[DATA FOR REVIEW — start]

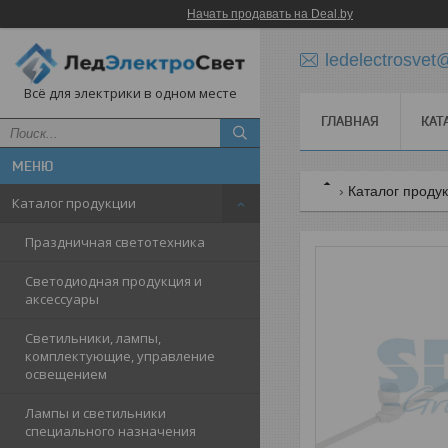
Начать продавать на Deal.by
ledelectrosve
Всё для электрики в одном месте
ГЛАВНАЯ
КАТ
Каталог проду
Каталог продукции
Праздничная светотехника
Светодиодная продукция и
аксессуары
Светильники, лампы,
комплектующие, управление
освещением
Лампы и светильники
специального назначения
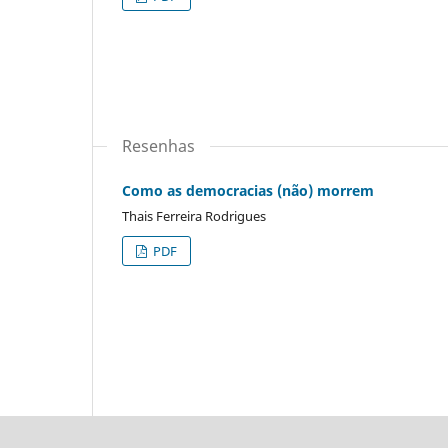
Resenhas
Como as democracias (não) morrem
Thais Ferreira Rodrigues
PDF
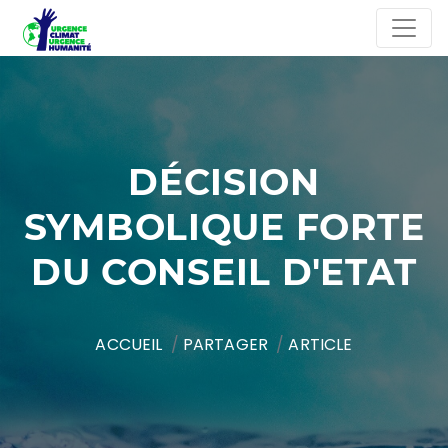
DÉCISION
SYMBOLIQUE FORTE
DU CONSEIL D'ETAT
ACCUEIL
PARTAGER
ARTICLE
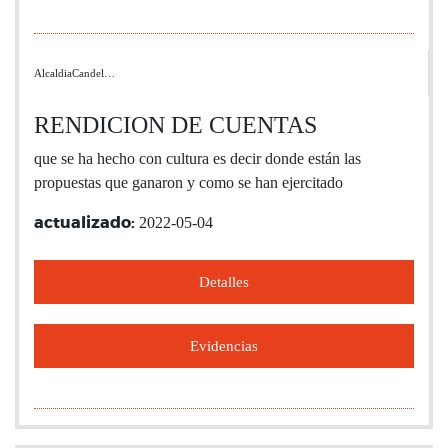
AlcaldiaCandel…
RENDICION DE CUENTAS
que se ha hecho con cultura es decir donde están las
propuestas que ganaron y como se han ejercitado
2022-05-04
actualizado:
Detalles
Evidencias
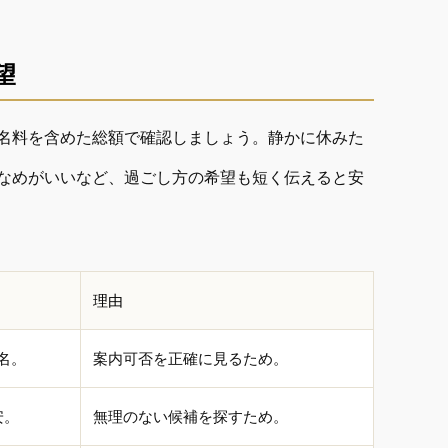
望
名料を含めた総額で確認しましょう。静かに休みた
なめがいいなど、過ごし方の希望も短く伝えると安
理由
名。
案内可否を正確に見るため。
安。
無理のない候補を探すため。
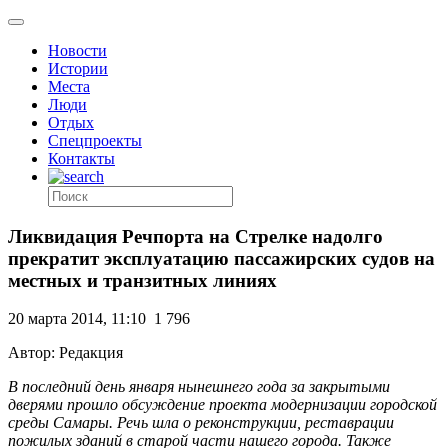
Новости
Истории
Места
Люди
Отдых
Спецпроекты
Контакты
Ликвидация Речпорта на Стрелке надолго
прекратит эксплуатацию пассажирских судов на
местных и транзитных линиях
20 марта 2014, 11:10
1 796
Автор: Редакция
В последний день января нынешнего года за закрытыми
дверями прошло обсуждение проекта модернизации городской
среды Самары. Речь шла о реконструкции, реставрации
пожилых зданий в старой части нашего города. Также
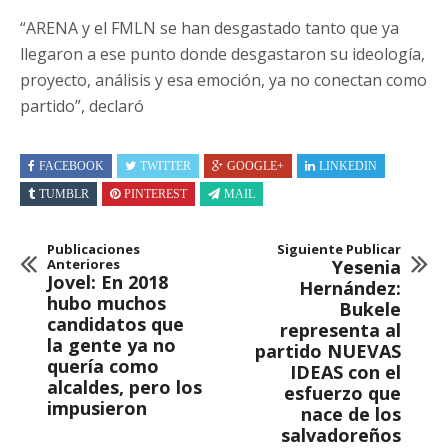
“ARENA y el FMLN se han desgastado tanto que ya
llegaron a ese punto donde desgastaron su ideología,
proyecto, análisis y esa emoción, ya no conectan como
partido”, declaró
FACEBOOK
TWITTER
GOOGLE+
LINKEDIN
TUMBLR
PINTEREST
MAIL
Publicaciones
Siguiente Publicar
Anteriores
Yesenia
Jovel: En 2018
Hernández:
hubo muchos
Bukele
candidatos que
representa al
la gente ya no
partido NUEVAS
quería como
IDEAS con el
alcaldes, pero los
esfuerzo que
impusieron
nace de los
salvadoreños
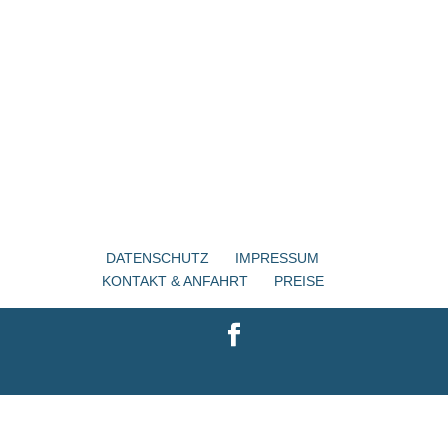
DATENSCHUTZ
IMPRESSUM
KONTAKT & ANFAHRT
PREISE
Designed by
Elegant Themes
| Powered by
WordPress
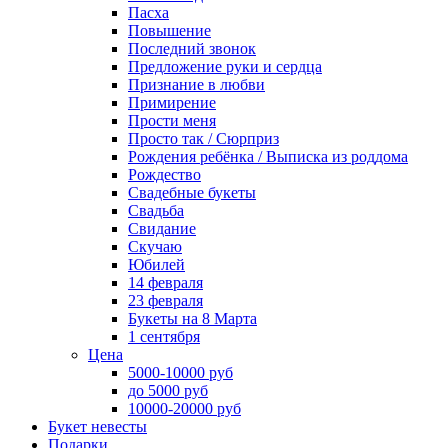
Пасха
Повышение
Последний звонок
Предложение руки и сердца
Признание в любви
Примирение
Прости меня
Просто так / Сюрприз
Рождения ребёнка / Выписка из роддома
Рождество
Свадебные букеты
Свадьба
Свидание
Скучаю
Юбилей
14 февраля
23 февраля
Букеты на 8 Марта
1 сентября
Цена
5000-10000 руб
до 5000 руб
10000-20000 руб
Букет невесты
Подарки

[DATA FOR REVIEW — finish]

** REQUIRED WORK **
From the line that contains "Признание в любви" down to the final line of the entries, print every line exactly as it is, and only those lines.

** WORKED SOLUTION **
Признание в любви
Примирение
Прости меня
Просто так / Сюрприз
Рождения ребёнка / Выписка из роддома
Рождество
Свадебные букеты
Свадьба
Свидание
Скучаю
Юбилей
14 февраля
23 февраля
Букеты на 8 Марта
1 сентября
Цена
5000-10000 руб
до 5000 руб
10000-20000 руб
Букет невесты
Подарки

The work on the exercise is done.